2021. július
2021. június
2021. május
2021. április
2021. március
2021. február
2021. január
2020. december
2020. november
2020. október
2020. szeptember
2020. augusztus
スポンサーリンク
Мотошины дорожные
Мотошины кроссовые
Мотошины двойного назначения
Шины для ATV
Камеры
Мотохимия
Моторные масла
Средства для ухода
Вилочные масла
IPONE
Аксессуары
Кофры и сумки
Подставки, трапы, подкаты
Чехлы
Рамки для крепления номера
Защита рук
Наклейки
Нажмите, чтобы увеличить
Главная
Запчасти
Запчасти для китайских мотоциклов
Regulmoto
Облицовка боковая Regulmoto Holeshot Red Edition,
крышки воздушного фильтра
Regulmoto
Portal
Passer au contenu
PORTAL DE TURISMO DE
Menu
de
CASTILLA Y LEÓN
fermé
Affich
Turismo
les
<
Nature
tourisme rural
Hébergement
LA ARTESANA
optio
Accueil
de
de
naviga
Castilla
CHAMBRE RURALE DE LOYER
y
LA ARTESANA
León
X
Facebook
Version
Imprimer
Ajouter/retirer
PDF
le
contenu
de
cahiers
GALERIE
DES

━━━━

**PROBLEM:** Copy out the records once more. Match them exactly.

**SOLUTION FOR THIS EXERCISE:**
2021. július
2021. június
2021. május
2021. április
2021. március
2021. február
2021. január
2020. december
2020. november
2020. október
2020. szeptember
2020. augusztus
スポンサーリンク
Мотошины дорожные
Мотошины кроссовые
Мотошины двойного назначения
Шины для ATV
Камеры
Мотохимия
Моторные масла
Средства для ухода
Вилочные масла
IPONE
Аксессуары
Кофры и сумки
Подставки, трапы, подкаты
Чехлы
Рамки для крепления номера
Защита рук
Наклейки
Нажмите, чтобы увеличить
Главная
Запчасти
Запчасти для китайских мотоциклов
Regulmoto
Облицовка боковая Regulmoto Holeshot Red Edition,
крышки воздушного фильтра
Regulmoto
Portal
Passer au contenu
PORTAL DE TURISMO DE
Menu
de
CASTILLA Y LEÓN
fermé
Affich
Turismo
les
<
Nature
tourisme rural
Hébergement
LA ARTESANA
optio
Accueil
de
de
naviga
Castilla
CHAMBRE RURALE DE LOYER
y
LA ARTESANA
León
X
Facebook
Version
Imprimer
Ajouter/retirer
PDF
le
contenu
de
cahiers
GALERIE
DES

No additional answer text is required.